WORK TASK:
If a line in the data below includes the string "label", please return a copy of it.

SOURCE INFORMATION:
* * * * * * *

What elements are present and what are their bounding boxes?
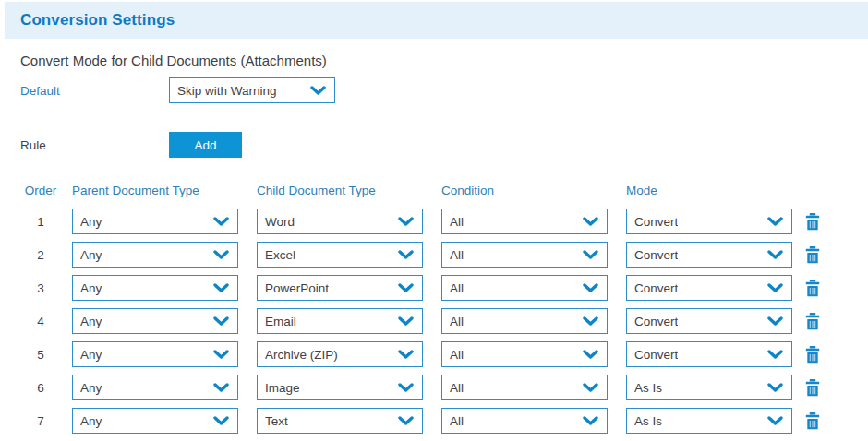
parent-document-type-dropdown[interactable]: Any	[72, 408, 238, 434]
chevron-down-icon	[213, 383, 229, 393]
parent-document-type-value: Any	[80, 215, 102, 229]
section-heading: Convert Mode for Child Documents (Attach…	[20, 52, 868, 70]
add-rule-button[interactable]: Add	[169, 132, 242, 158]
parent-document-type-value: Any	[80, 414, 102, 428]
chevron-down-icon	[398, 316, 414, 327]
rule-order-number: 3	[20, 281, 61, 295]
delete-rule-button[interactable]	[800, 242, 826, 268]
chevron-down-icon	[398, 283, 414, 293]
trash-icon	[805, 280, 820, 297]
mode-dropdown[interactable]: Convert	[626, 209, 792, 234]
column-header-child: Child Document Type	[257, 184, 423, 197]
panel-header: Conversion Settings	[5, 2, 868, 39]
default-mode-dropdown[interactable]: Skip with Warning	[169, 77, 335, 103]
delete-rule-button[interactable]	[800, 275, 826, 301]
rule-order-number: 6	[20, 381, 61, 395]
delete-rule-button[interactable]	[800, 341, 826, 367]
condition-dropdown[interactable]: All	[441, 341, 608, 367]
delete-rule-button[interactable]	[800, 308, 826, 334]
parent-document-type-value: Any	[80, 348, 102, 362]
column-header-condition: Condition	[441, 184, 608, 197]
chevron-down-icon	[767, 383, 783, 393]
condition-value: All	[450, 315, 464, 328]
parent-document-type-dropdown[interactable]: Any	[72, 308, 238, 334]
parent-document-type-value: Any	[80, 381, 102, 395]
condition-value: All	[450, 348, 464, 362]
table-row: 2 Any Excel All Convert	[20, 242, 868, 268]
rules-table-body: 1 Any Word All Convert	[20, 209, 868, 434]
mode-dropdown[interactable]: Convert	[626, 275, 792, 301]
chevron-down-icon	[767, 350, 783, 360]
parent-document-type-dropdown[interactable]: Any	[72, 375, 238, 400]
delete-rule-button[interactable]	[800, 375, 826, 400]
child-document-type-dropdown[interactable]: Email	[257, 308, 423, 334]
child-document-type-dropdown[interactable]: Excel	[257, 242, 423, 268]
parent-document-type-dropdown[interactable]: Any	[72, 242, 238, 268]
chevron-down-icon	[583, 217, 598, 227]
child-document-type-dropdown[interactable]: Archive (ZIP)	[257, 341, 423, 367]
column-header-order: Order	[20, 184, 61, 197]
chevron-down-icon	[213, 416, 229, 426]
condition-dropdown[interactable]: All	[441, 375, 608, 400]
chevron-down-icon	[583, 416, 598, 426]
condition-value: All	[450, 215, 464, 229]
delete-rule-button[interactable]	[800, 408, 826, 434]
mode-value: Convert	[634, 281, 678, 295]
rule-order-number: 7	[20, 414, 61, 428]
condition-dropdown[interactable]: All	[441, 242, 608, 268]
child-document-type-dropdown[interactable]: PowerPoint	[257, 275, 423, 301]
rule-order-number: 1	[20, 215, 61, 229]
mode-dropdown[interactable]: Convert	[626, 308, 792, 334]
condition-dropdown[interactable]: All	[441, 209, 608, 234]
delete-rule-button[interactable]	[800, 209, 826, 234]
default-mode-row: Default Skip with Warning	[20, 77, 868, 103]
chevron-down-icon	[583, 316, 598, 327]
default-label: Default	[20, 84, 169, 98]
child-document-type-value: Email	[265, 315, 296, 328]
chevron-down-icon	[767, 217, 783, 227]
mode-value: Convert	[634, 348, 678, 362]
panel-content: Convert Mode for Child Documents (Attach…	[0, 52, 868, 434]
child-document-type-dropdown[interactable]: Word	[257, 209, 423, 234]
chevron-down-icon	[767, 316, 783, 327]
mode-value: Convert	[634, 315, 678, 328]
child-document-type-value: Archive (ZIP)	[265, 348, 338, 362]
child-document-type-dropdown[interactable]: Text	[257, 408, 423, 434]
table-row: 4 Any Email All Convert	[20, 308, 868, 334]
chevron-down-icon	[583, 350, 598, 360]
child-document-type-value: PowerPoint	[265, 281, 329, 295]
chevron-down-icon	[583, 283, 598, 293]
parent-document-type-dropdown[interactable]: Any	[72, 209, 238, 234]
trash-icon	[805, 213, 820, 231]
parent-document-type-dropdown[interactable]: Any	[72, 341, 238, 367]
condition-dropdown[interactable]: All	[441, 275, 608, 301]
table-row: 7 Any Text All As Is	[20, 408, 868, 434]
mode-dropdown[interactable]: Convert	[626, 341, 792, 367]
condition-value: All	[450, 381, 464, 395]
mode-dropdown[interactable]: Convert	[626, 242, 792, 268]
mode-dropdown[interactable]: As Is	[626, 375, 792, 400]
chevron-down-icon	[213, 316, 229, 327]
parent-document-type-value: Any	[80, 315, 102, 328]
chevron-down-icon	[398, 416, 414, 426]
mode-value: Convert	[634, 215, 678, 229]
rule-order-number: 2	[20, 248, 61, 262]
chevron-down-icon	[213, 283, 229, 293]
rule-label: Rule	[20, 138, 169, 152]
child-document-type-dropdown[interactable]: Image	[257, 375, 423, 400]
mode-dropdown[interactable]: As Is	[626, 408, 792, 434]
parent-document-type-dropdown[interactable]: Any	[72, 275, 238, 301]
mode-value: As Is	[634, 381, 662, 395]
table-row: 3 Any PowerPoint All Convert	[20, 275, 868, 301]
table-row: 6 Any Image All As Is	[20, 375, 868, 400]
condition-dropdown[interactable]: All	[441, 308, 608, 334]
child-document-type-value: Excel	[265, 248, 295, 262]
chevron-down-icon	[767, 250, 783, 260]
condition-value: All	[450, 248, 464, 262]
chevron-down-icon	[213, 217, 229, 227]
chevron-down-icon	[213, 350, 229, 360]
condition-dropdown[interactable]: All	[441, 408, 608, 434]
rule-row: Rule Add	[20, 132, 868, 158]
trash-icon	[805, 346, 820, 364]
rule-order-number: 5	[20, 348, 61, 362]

* * * * * * *

RESPONSE TO THIS TASK:
default-label: Default	[20, 84, 169, 98]
rule-label: Rule	[20, 138, 169, 152]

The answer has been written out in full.